Orange County Emergency Serivce Districts could face changes on how their board of commissioners is chosen if Senate Bill 1265 passes in the near future.

Currently, members of an emergency services district board are nominated by the commissioner of their presiding precinct and then approved by the commissioners court of the county in which the ESD is located within.  The Orange County Commissioners Court believes that the process for choosing ESD board members should rest upon the people being served within the precincts.  C.S.S.B. 1265 changes current statute to make ESD board members in Orange County elected rather than appointed, according to the Texas Legislature online.

“Senate Bill 1265 will ensure members of the Emergency Service District (ESD) Board be chosen by the people they serve. Giving Orange County citizens the ability to vote for these important positions is an excellent example of the democratic process. As you may know, ESDs are taxing entities and therefore should be elected, “ said Senator Robert Nichols.

David Roberts, fire chief of the McLewis Fire Department,  opposes the changes.

“It’s not going to be a good thing,” Roberts said.

ESD 4 already struggles to keep the fire department afloat.

Roberts added, the McLewis and Mauriceville fire departments will merge and together serve as ESD 4. The remainder, Vidor – ESD 1, Bridge City – ESD 2, and Little Cypress -ESD 3 will remain the same.

“It’s hard enough to find someone to do  it free,” Roberts said. “New people who have had to pay for their campaign, may have to recoup their money by charging the ESD to attend meetings.”

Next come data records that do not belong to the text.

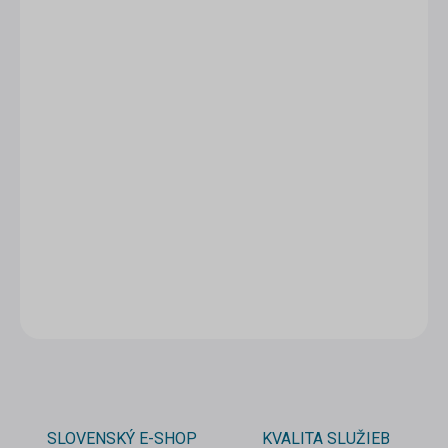
1 - 4 ks
3,89 €
/ ks
5 - 9 ks = zľava 5 %
3,70 €
/ ks
10 a viac ks = zľava 10 %
3,50 €
/ ks
Ušetríte
0 €
−
+
Pridať do košíka
DETAILNÉ INFORMÁCIE
OPÝTAŤ SA
STRÁŽIŤ
SLOVENSKÝ E-SHOP
KVALITA SLUŽIEB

Becky Buffington, district administrator for ESD 2, said she too is opposed to the bill which is slated to only affect Orange County.

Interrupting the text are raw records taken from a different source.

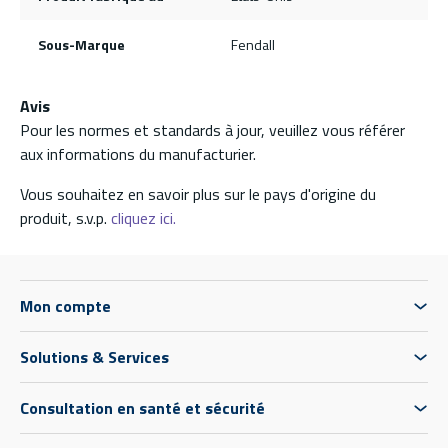
Sous-Marque
Fendall
Avis
Pour les normes et standards à jour, veuillez vous référer
aux informations du manufacturier.
Vous souhaitez en savoir plus sur le pays d'origine du
produit, s.v.p.
cliquez ici.
Mon compte
Solutions & Services
Consultation en santé et sécurité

However, Bridge City will be able to afford the costs associated with an election. But, is concerned with smaller districts.

“By statute an ESD commissioner can make up to $3,000 per year,” Buffington said.

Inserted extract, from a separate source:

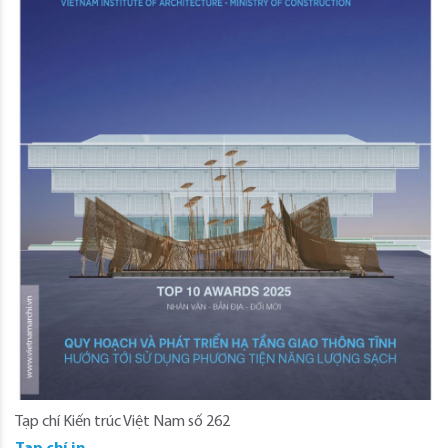
Tạp chí Kiến trúc Việt Nam số 262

In addition, by law the board has to have five members who live within the district, she said.

Another issue Buffington brought to light is the fact the ESD 2 board is mostly made up of former firefighters who have a grasp of what it takes to run a fire department. Those who have not had any training may not realize the costs of fire trucks and equipment.

“We are not for it either,” Buffington said of the bill.

The bill is expected to pass and take effect Sept. 1.

According to Buffington, this would force the ESD to hold an election by the end of the year for the seats.

The bill states, “The changes in law made by this Act do not affect the entitlement of a commissioner of a board of emergency services commissioners serving on the board immediately before the effective date of this Act to continue to carry out the board’s functions for the remainder of the commissioner’s term.”

Section B is “This Act does not prohibit a person who is a commissioner on the effective date of this Act and who was appointed under Section 775.034, Health and Safety Code, from running for election to the board if the person has the qualifications required for a member.”

Section C is  “A person serving as a member of a board of emergency services commissioners on the effective date of this Act who was appointed shall continue to serve until the election and qualification of a new commissioner for that position.”

Furthermore, the bills states, in 2014, “the county judge of a county with an emergency services district shall establish an election to replace a commissioner appointed before the effective date of this Act as near as practicable to the date of the expiration of the appointed commissioner’s term.  A commissioner elected under this subsection serves a two-year term but the successor serves a four-year term.”

According to Buffington, the public hearing on the matter has already occurred and all they can do is hope for the best.